The Australian South Sea Islander Alliance issued a touching statement following her death saying how she “will be greatly missed” and that “Australia has lost one of the greatest matriarchs of all time”.
Tributes have already begun to flood social media with a number of high-profile Aussies as well as members of the indigenous community paying their respects.
Queensland Deputy Premier and Minister for Aboriginal and Torres Strait Islander Partnerships Jackie Trad wrote that Bonita was an “incredibly important and enduring voice for change for First Nations and South Sea Islander peoples”.
Others remembered her as an “incredibly strong and wonderful woman” and used the hashtag #BecauseOfHerWeCan in tribute to Bonita’s life-changing work.

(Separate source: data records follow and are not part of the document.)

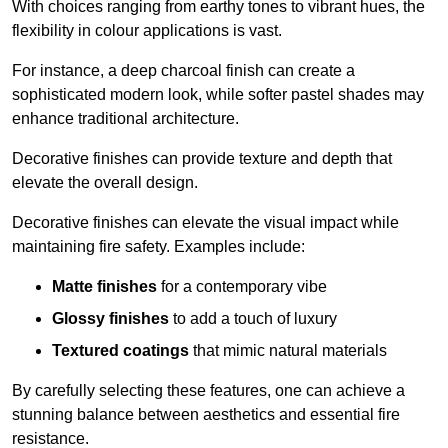
With choices ranging from earthy tones to vibrant hues, the
flexibility in colour applications is vast.
For instance, a deep charcoal finish can create a
sophisticated modern look, while softer pastel shades may
enhance traditional architecture.
Decorative finishes can provide texture and depth that
elevate the overall design.
Decorative finishes can elevate the visual impact while
maintaining fire safety. Examples include:
Matte finishes
for a contemporary vibe
Glossy finishes
to add a touch of luxury
Textured coatings
that mimic natural materials
By carefully selecting these features, one can achieve a
stunning balance between aesthetics and essential fire
resistance.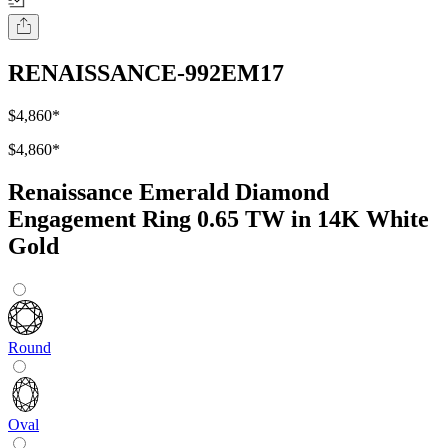
RENAISSANCE-992EM17
$4,860
*
$4,860
*
Renaissance Emerald Diamond
Engagement Ring 0.65 TW in 14K White
Gold
Round
Oval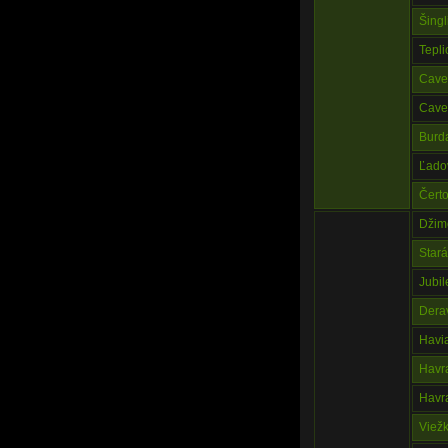
Šingl
Tepli
Cave
Cave 
Burd
Ľado
Čert
Džim
Star
Jubi
Dera
Havi
Havr
Havr
Viež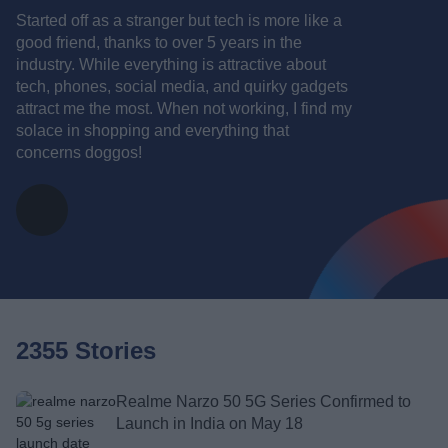
Started off as a stranger but tech is more like a
good friend, thanks to over 5 years in the
industry. While everything is attractive about
tech, phones, social media, and quirky gadgets
attract me the most. When not working, I find my
solace in shopping and everything that
concerns doggos!
2355 Stories
Realme Narzo 50 5G Series Confirmed to
Launch in India on May 18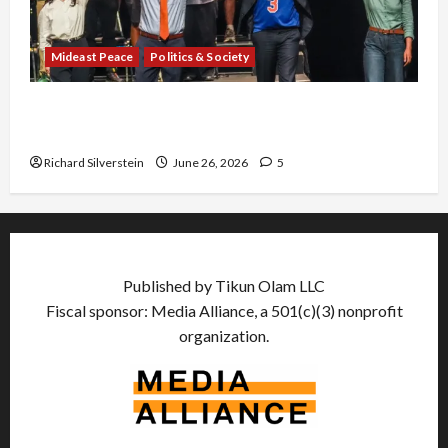
Mideast Peace
Politics & Society
Israel Lobby-Billionaire Alliance Faces NYC
Democratic Socialists–and Loses
Richard Silverstein
June 26, 2026
5
Published by Tikun Olam LLC
Fiscal sponsor: Media Alliance, a 501(c)(3) nonprofit
organization.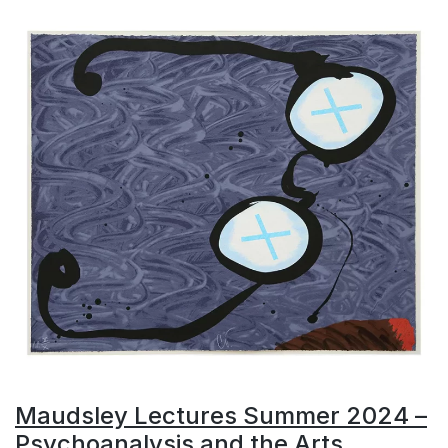
Maudsley Lectures Summer 2024 –
Psychoanalysis and the Arts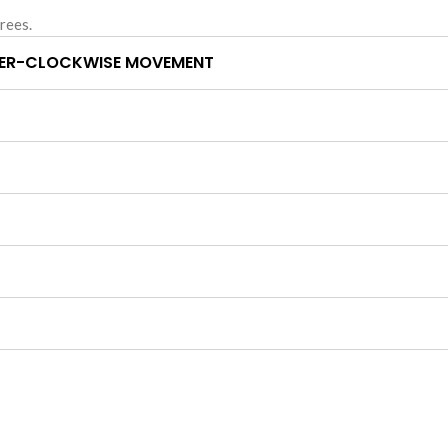
rees.
ER-CLOCKWISE MOVEMENT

Bonita and husband Eddie are well known throughout the country for their work campaigning for indigenous land rights and the influential role played in the High Court of Australia’s decision to overturn the legal doctrine of terra nullius (nobody’s land).
Eddie’s legal claim for ownership of their lands on the island of Mer with the High Court of Australia began on May 1982. Ten years later on June 3, 1992 the court ruled in favour of Eddie in recognising the traditional right of the Meriam people to their islands in the eastern Torres Strait.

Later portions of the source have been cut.